3. Section 199.8 is amended by:

a. Revising paragraph (d)(1)(i);

b. Redesignating paragraphs (d)(1)(vi), (d)(1)(vii) and (d)(1)(viii) as (d)(1)(vii), (d)(1)(viii), and (d)(1)(ix) respectively; and

c. Adding new paragraph (d)(1)(vi) to read as follows.

Double coverage.
* * * * *

(d) * * *

(1) * * *

(i) General rule. In any case in which a beneficiary is eligible for both Medicare and CHAMPUS received medical or dental care for which payment may be made under Medicare and CHAMPUS, Medicare is always the primary payer except in the case of retroactive determinations of disability as provided in paragraph (d)(1)(v) of this section. For dependents of active duty members, payment will be determined in accordance to paragraph (c) of this section. For all other beneficiaries eligible for Medicare, the amount payable under CHAMPUS shall be the amount of actual out-of-pocket costs incurred by the beneficiary for that care over the sum of the amount paid for that care under Medicare and the total of all amounts paid or payable by third party payers other than Medicare.

* * * * *

(vi) Retroactive determinations of disability. In circumstances involving determinations of retroactive Medicare Part A entitlement for persons under 65 years of age, Medicare becomes the primary payer effective as of the date of issuance of the retroactive determination by the Social Security Administration.

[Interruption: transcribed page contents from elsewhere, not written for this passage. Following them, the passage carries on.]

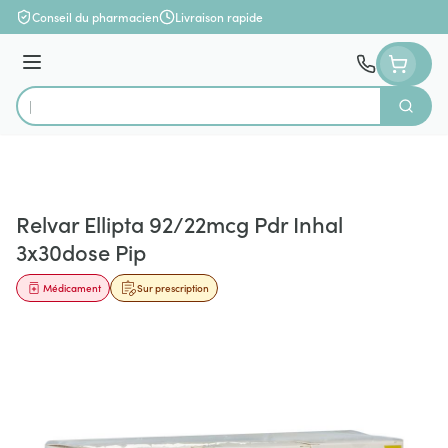
Aller au contenu
Conseil du pharmacien
Livraison rapide
Menu
Cherch
Rechercher
Relvar Ellipta 92/22mcg Pdr Inhal
3x30dose Pip
Médicament
Sur prescription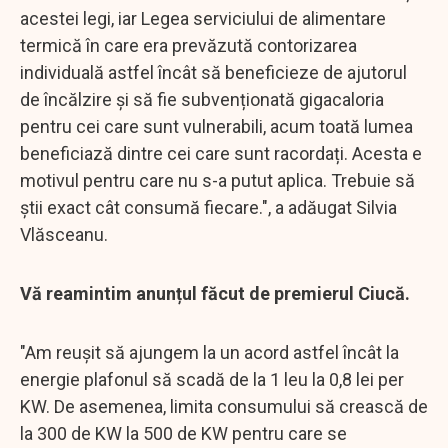
acestei legi, iar Legea serviciului de alimentare
termică în care era prevăzută contorizarea
individuală astfel încât să beneficieze de ajutorul
de încălzire și să fie subvenționată gigacaloria
pentru cei care sunt vulnerabili, acum toată lumea
beneficiază dintre cei care sunt racordați. Acesta e
motivul pentru care nu s-a putut aplica. Trebuie să
știi exact cât consumă fiecare.", a adăugat Silvia
Vlăsceanu.
Vă reamintim anunțul făcut de premierul Ciucă.
"Am reuşit să ajungem la un acord astfel încât la
energie plafonul să scadă de la 1 leu la 0,8 lei per
KW. De asemenea, limita consumului să crească de
la 300 de KW la 500 de KW pentru care se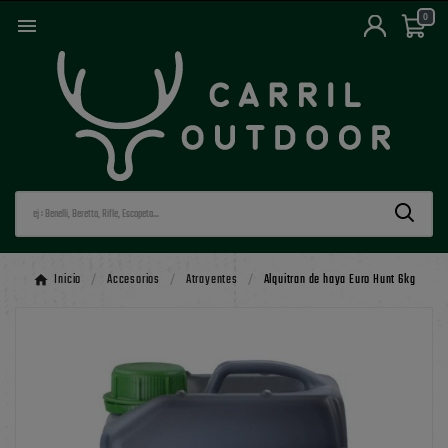
0

Inicio
Accesorios
Atrayentes
Alquitran de haya Euro Hunt 6kg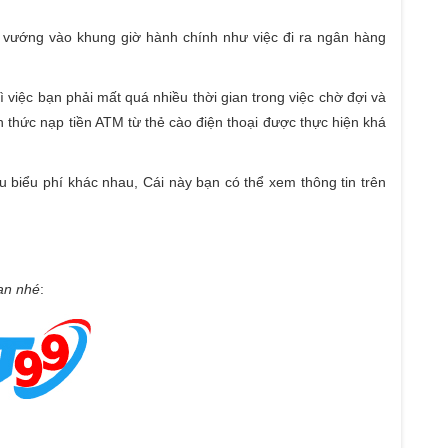
bị vướng vào khung giờ hành chính như việc đi ra ngân hàng
 việc bạn phải mất quá nhiều thời gian trong việc chờ đợi và
h thức nạp tiền ATM từ thẻ cào điện thoại được thực hiện khá
ấu biểu phí khác nhau, Cái này bạn có thể xem thông tin trên
bạn nhé
: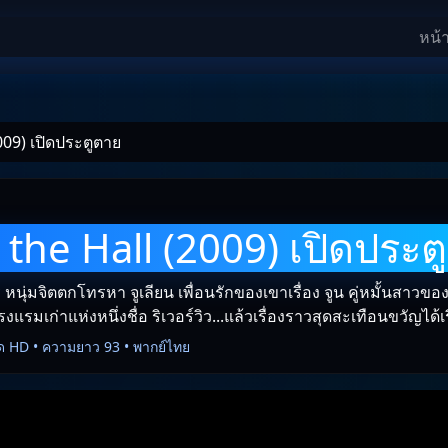
หน้
009) เปิดประตูตาย
 the Hall (2009) เปิดประต
 หนุ่มจิตตกโทรหา จูเลียน เพื่อนรักของเขาเรื่อง จูน คู่หมั้นสาวของเ
โรงแรมเก่าแห่งหนึ่งชื่อ ริเวอร์วิว...แล้วเรื่องราวสุดสะเทือนขวัญได้เร
ด HD • ความยาว 93 • พากย์ไทย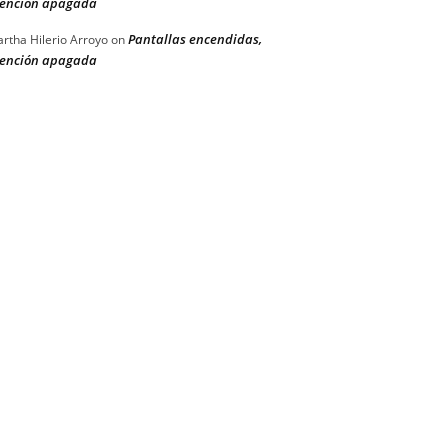
ención apagada
Pantallas encendidas,
rtha Hilerio Arroyo
on
ención apagada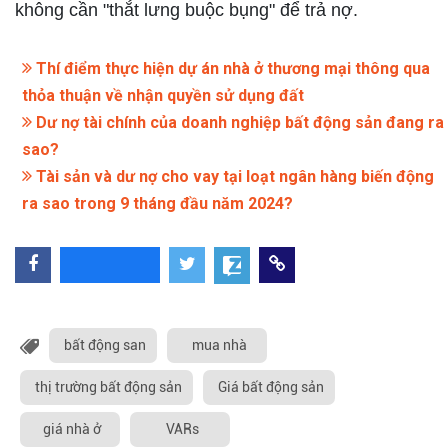
không cần "thắt lưng buộc bụng" để trả nợ.
Thí điểm thực hiện dự án nhà ở thương mại thông qua
thỏa thuận về nhận quyền sử dụng đất
Dư nợ tài chính của doanh nghiệp bất động sản đang ra
sao?
Tài sản và dư nợ cho vay tại loạt ngân hàng biến động
ra sao trong 9 tháng đầu năm 2024?
bất động san
mua nhà
thị trường bất động sản
Giá bất động sản
giá nhà ở
VARs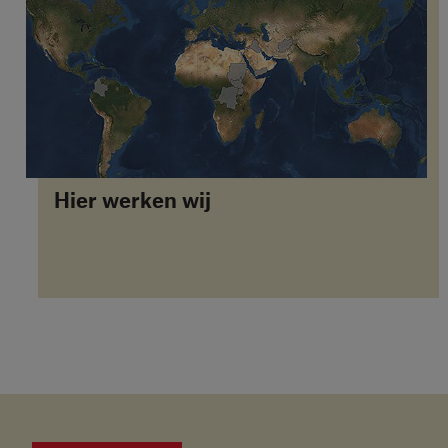
Hier werken wij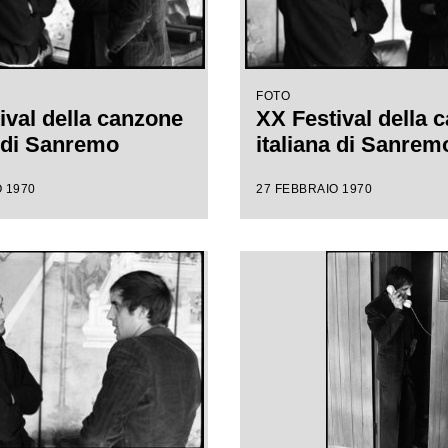
FOTO
ival della canzone
XX Festival della 
a di Sanremo
italiana di Sanrem
 1970
27 FEBBRAIO 1970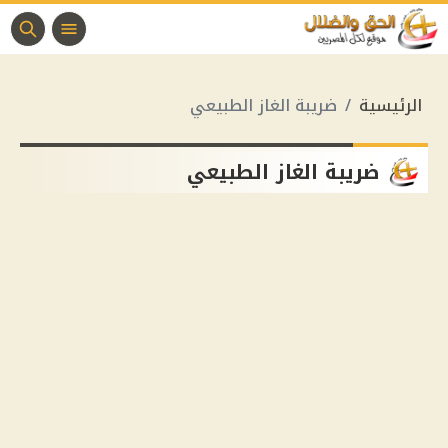
الرئيسية
ضريبة الغاز الطبيعي
ضريبة الغاز الطبيعي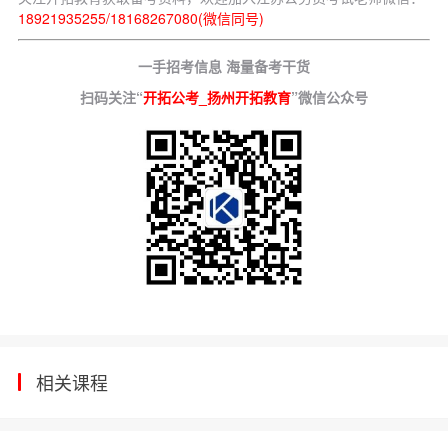
18921935255/18168267080(微信同号)
一手招考信息 海量备考干货
扫码关注“
开拓公考_扬州开拓教育
”微信公众号
相关课程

For care and services rendered prior to issuance of the retroactive determination, the CHAMPUS payment will be determined consistent with paragraph (d)(1)(iii)(B) of this section notwithstanding the beneficiary's retroactive entitlement for Medicare Part A during that period.

* * * * *

4. Section 199.11 is amended by revising paragraph (f)(3) to read as follows:

Overpayments recovery.
* * * * *

(f) * * *

(3) Claims arising from erroneous TRICARE payments in situations where the beneficiary has entitlement to an insurance, medical service, health and medical plan, including any plan offered by a third party payer as defined in 10 U.S.C. 1095(h)(1) or other government program, except in the case of a plan administered under Title XIX of the Social Security Act (42 U.S.C. 1396, et seq.) through employment, by law, through membership in an organization, or as a student, or through the purchase of a private insurance or health plan, shall be recouped following the procedures in paragraph (f) of this section. If the other plan has not made payment to the beneficiary or provider, the contractor shall first attempt to recover the overpayment from the other plan through the contractor's coordination of benefits procedures. If the overpayment cannot be recovered from the other plan, or if the other plan has made payment, the overpayment will be recovered from the party that received the erroneous payment from TRICARE. Nothing in this section shall be construed to require recoupment from any sponsor, beneficiary, provider, supplier and/or the Medicare Program under Title XVIII of the Social Security Act in the event of a retroactive determination of entitlement to SSDI and Medicare Part A coverage made by the Social Security Administration as discussed in § 199.8(d) of this part.

* * * * *

Dated: June 20, 2012.

Patricia L. Toppings,

OSD Federal Register Liaison Officer, Department of Defense.